Problem details —
Whenever a line below holds the word "умовах", count it; please give only the final number.

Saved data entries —
= = = = =

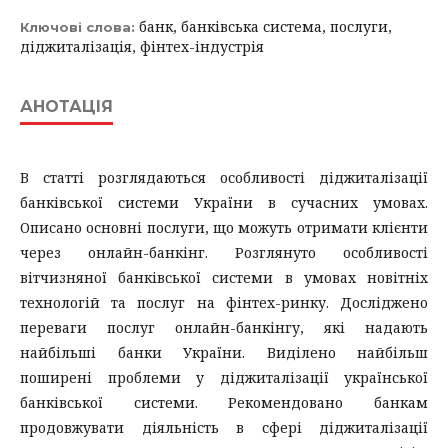
банк, банківська система, послуги,
Ключові слова:
діджиталізація, фінтех-індустрія
АНОТАЦІЯ
В статті розглядаються особливості діджиталізації
банківської системи України в сучасних умовах.
Описано основні послуги, що можуть отримати клієнти
через онлайн-банкінг. Розглянуто особливості
вітчизняної банківської системи в умовах новітніх
технологій та послуг на фінтех-ринку. Досліджено
переваги послуг онлайн-банкінгу, які надають
найбільші банки України. Виділено найбільш
поширені проблеми у діджиталізації української
банківської системи. Рекомендовано банкам
продовжувати діяльність в сфері діджиталізації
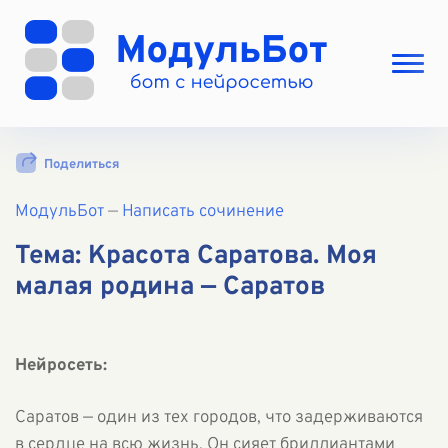
Выбрать режим
Поделиться
Цены
МодульБот
Вход
—
Написать сочинение
Вход с Telegram
Тема: Красота Саратова. Моя
малая родина — Саратов
Нейросеть:
Саратов — один из тех городов, что задерживаются
в сердце на всю жизнь. Он сияет бриллиантами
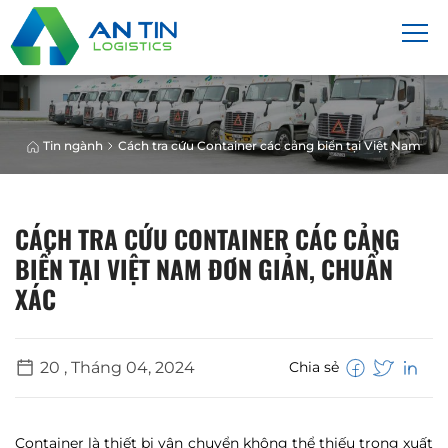
Tin ngành
Cách tra cứu Container các cảng biển tại Việt Nam đơn
CÁCH TRA CỨU CONTAINER CÁC CẢNG
BIỂN TẠI VIỆT NAM ĐƠN GIẢN, CHUẨN
XÁC
20 , Tháng 04, 2024
Chia sẻ
Container là thiết bị vận chuyển không thể thiếu trong xuất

= = = = =

Exercise output —
2